The second reason muscle needed is the awareness muscle, which enables us to observe areas of actual personal wrongness. Having this muscle, the reasonable person’s stance is, “I see where I’m wrong.” They see their strengths but also understand their weaknesses. Manipulators have ruled out the possibility of wrongness, so the stance taken is, “I only see where I’m right.” Manipulators are notoriously lacking in self-awareness, not seeing the flaws in themselves that others so clearly see. Therefore, when problems occur, they automatically assume that others caused them.
This part of the personality serves the same function as a press box on a football field. It enables us to make big picture self-observations. For manipulators, the wires connecting the press box to the sideline phone are severed. They don’t have press box conversations and are, therefore, lack the ability to self-monitor and self-correct.
And relationships are like mirrors in which we catch glimpses of the good and bad parts of ourselves. Reasonable people make use of the feedback that relationships provide.
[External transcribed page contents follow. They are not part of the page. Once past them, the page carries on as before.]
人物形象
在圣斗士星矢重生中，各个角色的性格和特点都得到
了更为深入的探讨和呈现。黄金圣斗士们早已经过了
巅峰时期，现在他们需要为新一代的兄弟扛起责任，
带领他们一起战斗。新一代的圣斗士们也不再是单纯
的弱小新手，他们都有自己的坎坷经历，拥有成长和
But manipulators catch no reflections of their flaws in relational mirrors.
The following statements may reflect an atrophied awareness muscle:
- She points out your part of the conflict problem but demonstrates little awareness of her own.
- She’s unaware of her negatives that are observable by you and others.
- She defensively resists and makes no use of the feedback given to her by you or others.
- She relishes being the center of attention.
- She’s convinced that she’s the normal one.
- She denies having certain emotions (i.e. anger) while clearly displaying them.
- She shifts the focus to you if one of her negatives is exposed (i.e. “OK, what about the things you do?”).
- She demonstrates little concern about the negative consequences of her words and actions.
- She demonstrates little awareness of your buttons, her reactions, or of how she pushes your buttons.
- She may seem insightful to people who don’t know her well.